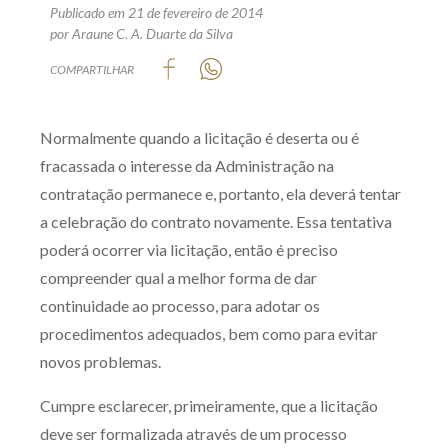
Publicado em 21 de fevereiro de 2014
Produtos e serviços
por Araune C. A. Duarte da Silva
COMPARTILHAR
Zênite Fácil IA
Zênite Play
Orientação por Escrito
Normalmente quando a licitação é deserta ou é
fracassada o interesse da Administração na
Mentoria Zênite
contratação permanece e, portanto, ela deverá tentar
a celebração do contrato novamente. Essa tentativa
Capacitação
poderá ocorrer via licitação, então é preciso
compreender qual a melhor forma de dar
Zênite Online
continuidade ao processo, para adotar os
Eventos presenciais
procedimentos adequados, bem como para evitar
Zênite in Company
novos problemas.
Diferenciais
Cumpre esclarecer, primeiramente, que a licitação
deve ser formalizada através de um processo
────────────────────
In the entries above, please find the line with "por Araune C. A. Duarte da Silva" and the line with "Eventos presenciais", then write out exactly those two lines and every line between them, and nothing more.

por Araune C. A. Duarte da Silva
COMPARTILHAR
Zênite Fácil IA
Zênite Play
Orientação por Escrito
Normalmente quando a licitação é deserta ou é
fracassada o interesse da Administração na
Mentoria Zênite
contratação permanece e, portanto, ela deverá tentar
a celebração do contrato novamente. Essa tentativa
Capacitação
poderá ocorrer via licitação, então é preciso
compreender qual a melhor forma de dar
Zênite Online
continuidade ao processo, para adotar os
Eventos presenciais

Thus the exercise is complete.